キジバトがベランダに営巣すると、フン害や鳴き声でうるさいことがあります。虫が沸くこともあるので、巣立ちまで耐えられないなら巣の駆除を依頼しましょう。
キジバトは野鳥なので、勝手に巣を取り除くのは鳥獣保護法違反になります。必ず市町村に問い合わせましょう。

飼育について

キジバトは野鳥のため、家で飼育することはできません。怪我をしたり、巣から落ちた雛を保護する場合は、必ず県の動物保護課に問い合わせましょう。

キジバトのヒナには、ピジョンミルクのかわりに豆乳を与えると良いとされています。
成長すれば米、豆、トウモロコシ、雑穀などに切り替えます。ミルワームなど昆虫類も食べます。ハト用のエサを与えると安心です。

「そのう」に小石を貯めて消化を促すため、貝殻や小石も少し与えましょう。

雛を拾っても、怪我がなければ木の上に上げておくだけで様子見しましょう。やがて親がやって来ます。

エピソード

キジバトは幸運のシンボルとされ、古くから人々に愛されている鳥です。
夫婦仲が非常に良く、子育て熱心な生態も愛される要因でしょう。
近年ハンターが減っている上に、庭などで鳥にエサを与える方も増えたため、キジバトと人の距離は大きく縮まっています。

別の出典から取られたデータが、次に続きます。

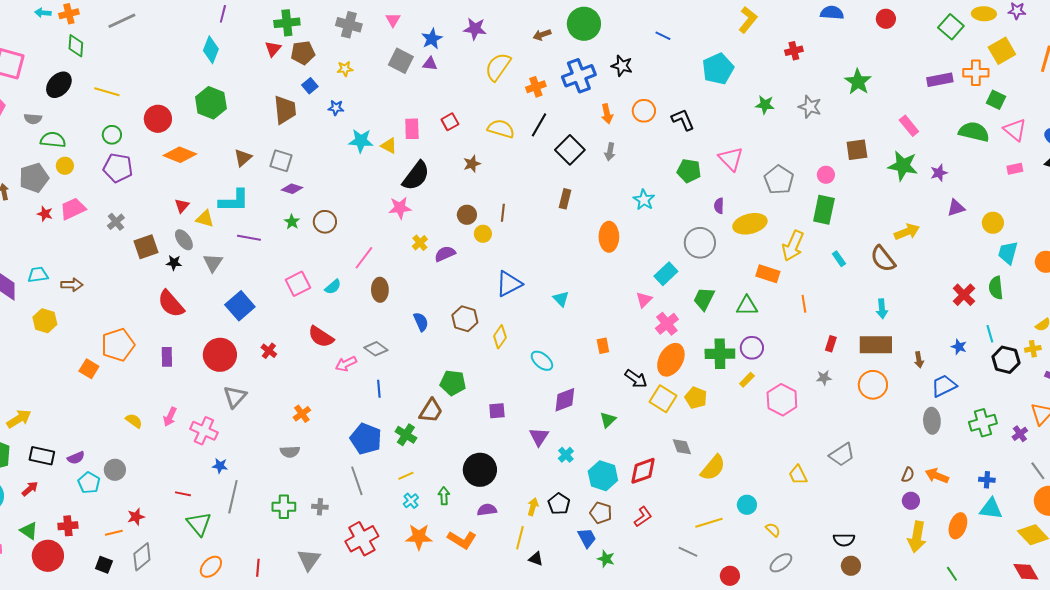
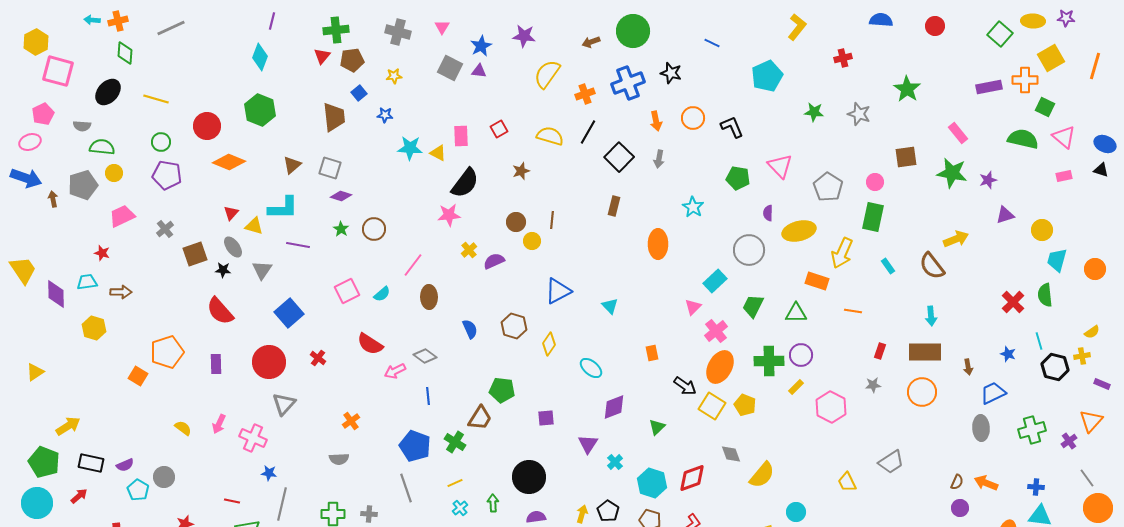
red star: (45, 214) -> (102, 253), moved
orange line: (804, 304) -> (853, 311), turned -72

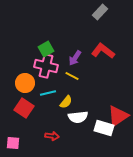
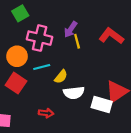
green square: (46, 49) -> (20, 13), moved
red L-shape: (103, 51) -> (111, 36), moved
yellow line: (72, 76) -> (77, 41), moved, turned 48

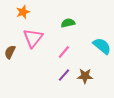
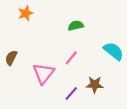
pink triangle: (33, 38) -> (43, 73), moved
purple line: (64, 75) -> (71, 93), moved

しかし、良くも悪くも図々しさを発揮するため、中には害鳥として嫌がる方もいます。
キジバト対策で、ベランダに網を張ることもあります。キジバト独特のさえずりが、うるさいと感じることもありますが、野鳥なのでみだりに追い立てると通報されかねません。
キジバト避けに、窓ガラスに鷹のシルエットを貼って警戒を促すという方法もあります。